Cada decisión que tomamos —desde qué consumimos hasta qué políticas impulsamos— deja una huella. Y en esa huella está la posibilidad de cambio. Porque si algo nos enseña la naturaleza, es que todo está conectado: cada árbol plantado, cada río limpio, cada especie protegida fortalece el tejido común del que dependemos.
En tiempos de urgencias múltiples, el desafío es volver a mirar con atención. Reconocer el valor de lo que tenemos antes de que falte. Entender que proteger la naturaleza no es un lujo, sino una necesidad básica.

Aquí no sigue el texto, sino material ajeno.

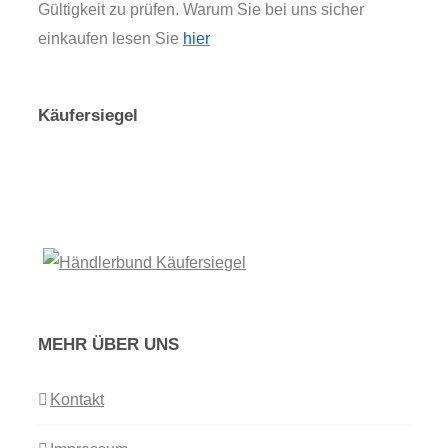
Gültigkeit zu prüfen. Warum Sie bei uns sicher
einkaufen lesen Sie
hier
Käufersiegel
MEHR ÜBER UNS
Kontakt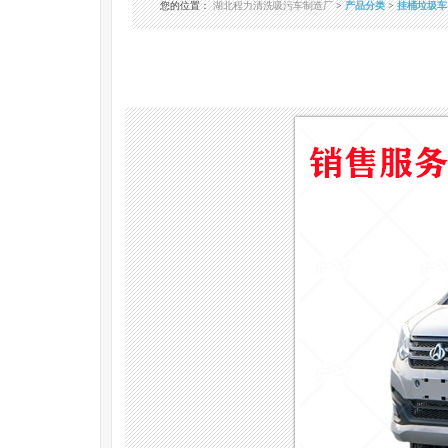
您的位置
：
湖北程力清洗吸污车制造厂
>
产品分类
>
挂桶垃圾车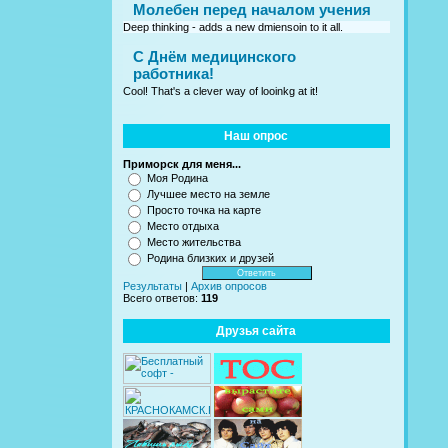
Молебен перед началом учения
Deep thinking - adds a new dmiensoin to it all.
C Днём медицинского
работника!
Cool! That's a clever way of looinkg at it!
Наш опрос
Приморск для меня...
Моя Родина
Лучшее место на земле
Просто точка на карте
Место отдыха
Место жительства
Родина близких и друзей
Результаты
|
Архив опросов
Всего ответов:
119
Друзья сайта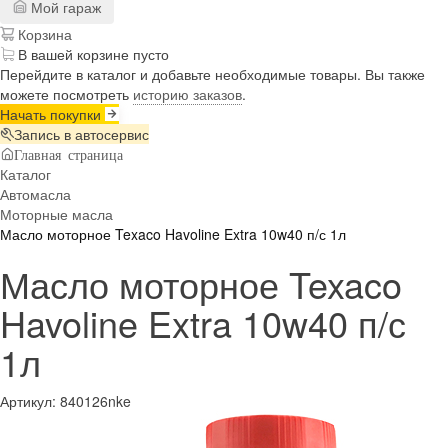
Мой гараж
Корзина
В вашей корзине пусто
Перейдите в каталог и добавьте необходимые товары. Вы также
можете посмотреть
историю заказов
.
Начать покупки
Запись в автосервис
Главная страница
Каталог
Автомасла
Моторные масла
Масло моторное Texaco Havoline Extra 10w40 п/с 1л
Масло моторное Texaco
Havoline Extra 10w40 п/с
1л
Артикул:
840126nke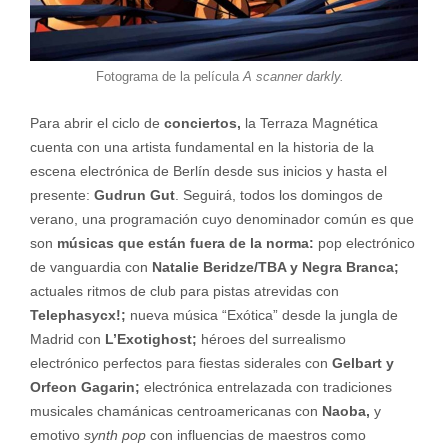
Fotograma de la película
A scanner darkly.
Para abrir el ciclo de
conciertos,
la Terraza Magnética
cuenta con una artista fundamental en la historia de la
escena electrónica de Berlín desde sus inicios y hasta el
presente:
Gudrun Gut
. Seguirá, todos los domingos de
verano, una programación cuyo denominador común es que
son
músicas que están fuera de la norma:
pop electrónico
de vanguardia con
Natalie Beridze/TBA y Negra Branca;
actuales ritmos de club para pistas atrevidas con
Telephasycx!;
nueva música “Exótica” desde la jungla de
Madrid con
L’Exotighost;
héroes del surrealismo
electrónico perfectos para fiestas siderales con
Gelbart y
Orfeon Gagarin;
electrónica entrelazada con tradiciones
musicales chamánicas centroamericanas con
Naoba,
y
emotivo
synth pop
con influencias de maestros como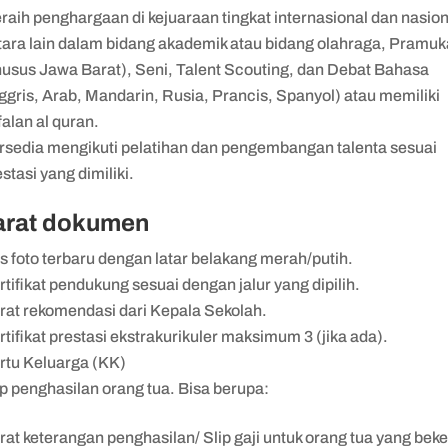
raih penghargaan di kejuaraan tingkat internasional dan nasion
tara lain dalam bidang akademik atau bidang olahraga, Pramuk
husus Jawa Barat), Seni, Talent Scouting, dan Debat Bahasa
nggris, Arab, Mandarin, Rusia, Prancis, Spanyol) atau memiliki
falan al quran.
rsedia mengikuti pelatihan dan pengembangan talenta sesuai
stasi yang dimiliki.
arat dokumen
s foto terbaru dengan latar belakang merah/putih.
rtifikat pendukung sesuai dengan jalur yang dipilih.
rat rekomendasi dari Kepala Sekolah.
rtifikat prestasi ekstrakurikuler maksimum 3 (jika ada).
rtu Keluarga (KK)
ip penghasilan orang tua. Bisa berupa:
rat keterangan penghasilan/ Slip gaji untuk orang tua yang beker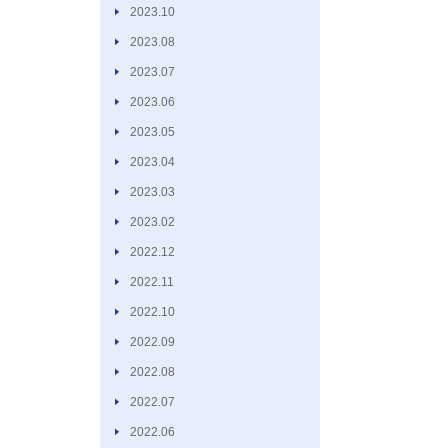
2023.10
2023.08
2023.07
2023.06
2023.05
2023.04
2023.03
2023.02
2022.12
2022.11
2022.10
2022.09
2022.08
2022.07
2022.06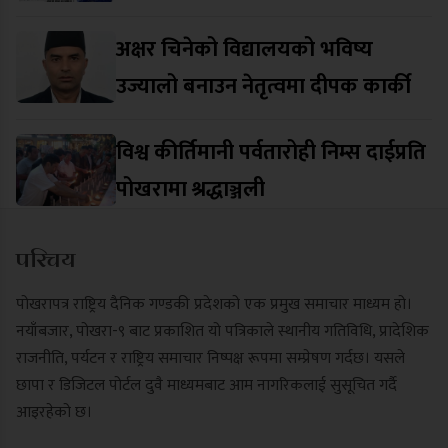
अक्षर चिनेको विद्यालयको भविष्य
उज्यालो बनाउन नेतृत्वमा दीपक कार्की
विश्व कीर्तिमानी पर्वतारोही निम्स दाईप्रति
पोखरामा श्रद्धाञ्जली
परिचय
पोखरापत्र राष्ट्रिय दैनिक गण्डकी प्रदेशको एक प्रमुख समाचार माध्यम हो।
नयाँबजार, पोखरा-९ बाट प्रकाशित यो पत्रिकाले स्थानीय गतिविधि, प्रादेशिक
राजनीति, पर्यटन र राष्ट्रिय समाचार निष्पक्ष रूपमा सम्प्रेषण गर्दछ। यसले
छापा र डिजिटल पोर्टल दुवै माध्यमबाट आम नागरिकलाई सुसूचित गर्दै
आइरहेको छ।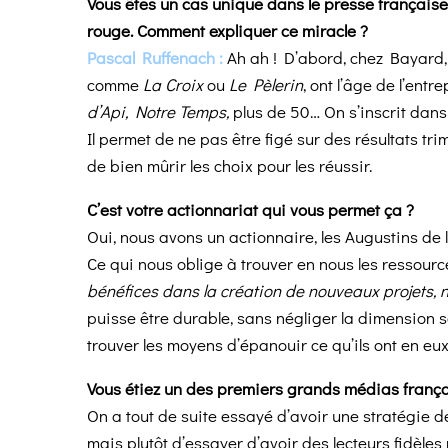
Vous êtes un cas unique dans le presse française 
rouge. Comment expliquer ce miracle ?
Pascal Ruffenach :
Ah ah ! D’abord, chez Bayard, 
comme
La Croix
ou
Le Pèlerin
, ont l’âge de l’en
d’Api, Notre Temps,
plus de 50… On s’inscrit dans 
Il permet de ne pas être figé sur des résultats tr
de bien mûrir les choix pour les réussir.
C’est votre actionnariat qui vous permet ça ?
Oui, nous avons un actionnaire, les Augustins de 
Ce qui nous oblige à trouver en nous les ressou
bénéfices dans la création de nouveaux projets, n
puisse être durable, sans négliger la dimension 
trouver les moyens d’épanouir ce qu’ils ont en eux,
Vous étiez un des premiers grands médias frança
On a tout de suite essayé d’avoir une stratégie de
mais plutôt d’essayer d’avoir des lecteurs fidèles 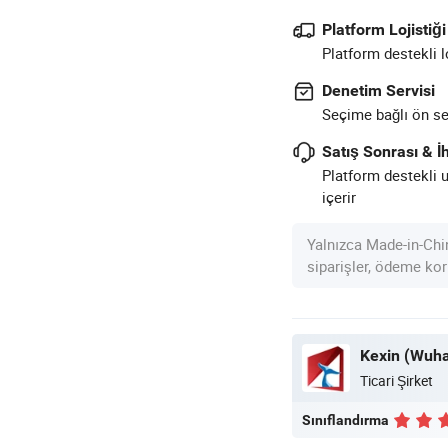
Platform Lojistiği
Platform destekli l
Denetim Servisi
Seçime bağlı ön sev
Satış Sonrası & İh
Platform destekli 
içerir
Yalnızca Made-in-Chi
siparişler, ödeme kor
Ticari Şirket
Sınıflandırma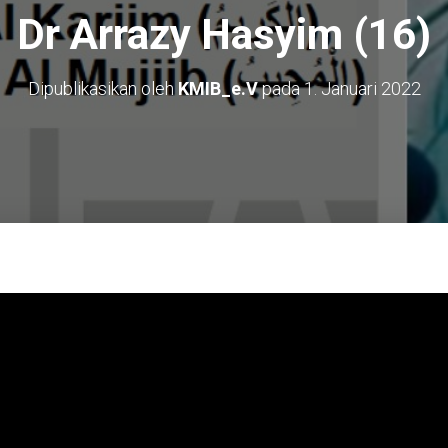
Dr Arrazy Hasyim (16)
Dipublikasikan oleh
KMIB_e.V
pada
1. Januari 2022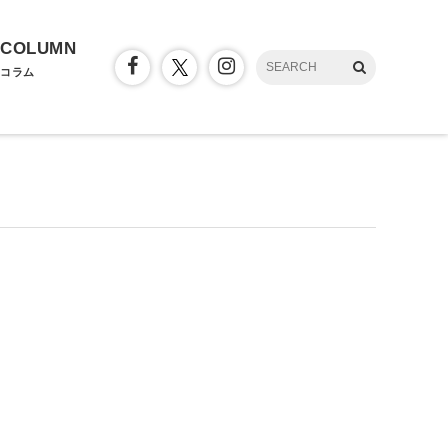
COLUMN
コラム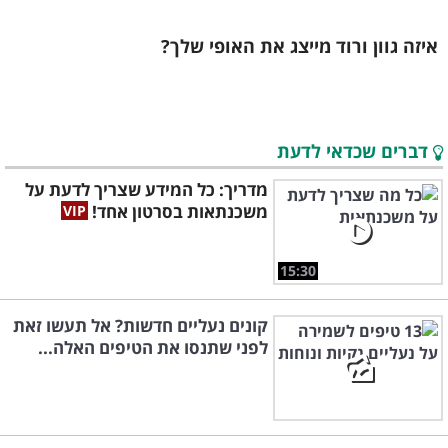
איזה גוון ורוד מייצג את האופי שלך?
דברים שכדאי לדעת
מדריך: כל המידע שצריך לדעת על
משכנתאות בסרטון אחד!
15:30
קונים נעליים חדשות? אל תעשו זאת
לפני שתנסו את הטיפים האלה...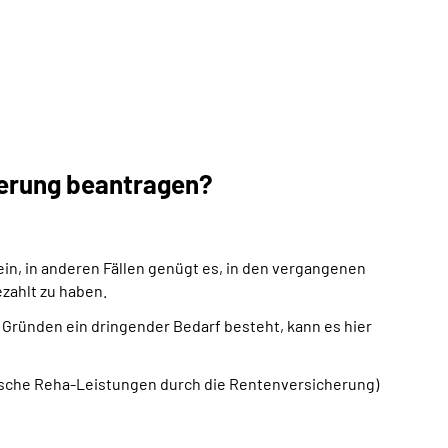
herung beantragen?
ein, in anderen Fällen genügt es, in den vergangenen
zahlt zu haben.
n Gründen ein dringender Bedarf besteht, kann es hier
nische Reha-Leistungen durch die Rentenversicherung)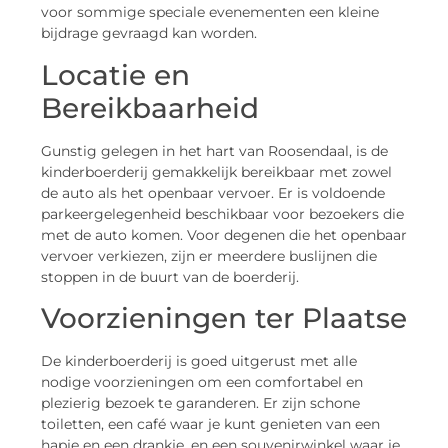
voor sommige speciale evenementen een kleine
bijdrage gevraagd kan worden.
Locatie en
Bereikbaarheid
Gunstig gelegen in het hart van Roosendaal, is de
kinderboerderij gemakkelijk bereikbaar met zowel
de auto als het openbaar vervoer. Er is voldoende
parkeergelegenheid beschikbaar voor bezoekers die
met de auto komen. Voor degenen die het openbaar
vervoer verkiezen, zijn er meerdere buslijnen die
stoppen in de buurt van de boerderij.
Voorzieningen ter Plaatse
De kinderboerderij is goed uitgerust met alle
nodige voorzieningen om een comfortabel en
plezierig bezoek te garanderen. Er zijn schone
toiletten, een café waar je kunt genieten van een
hapje en een drankje, en een souvenirwinkel waar je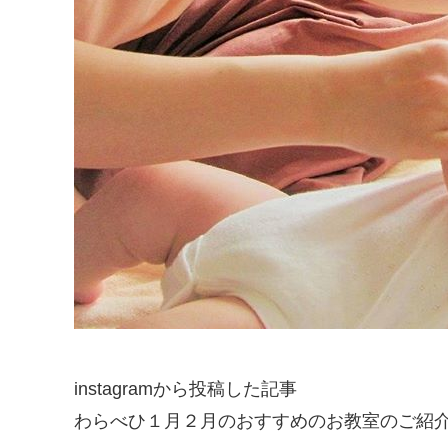
instagramから投稿した記事
わらべひ１月２月のおすすめのお教室のご紹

La solución no está solo en grandes decisiones internacionales. Empieza en lo cotidiano: en cómo nos movemos, qué consumimos, qué apoyamos, qué exigimos. La suma de muchas pequeñas acciones puede transformar el rumbo de una sociedad.
Hay un nuevo paradigma en construcción, más consciente, más empático y más responsable. Uno que entiende que el bienestar humano y el equilibrio ambiental son parte del mismo destino.
Nuestros ecosistemas no son sólo escenarios: son parte de nuestra identidad. Las montañas, los ríos, los mares y los vientos cuentan nuestra historia. Defenderlos es defender lo que somos.
El Día Mundial de la Protección de la Naturaleza nos invita, una vez más, a elegir qué lugar queremos ocupar: el de quienes agotan lo que tienen, o el de quienes cuidan lo que los sostiene.
Todavía hay tiempo. Mientras haya bosque, río o selva que respire, habrá también una oportunidad para que la vida siga contando su historia —y la nuestra— sobre esta tierra.
*Matías Arrigazzi es especialista en biodiversidad de Greenpeace Argentina. Integra el equipo de campañas ambientales y trabaja en la protección de especies y ecosistemas amenazados del país.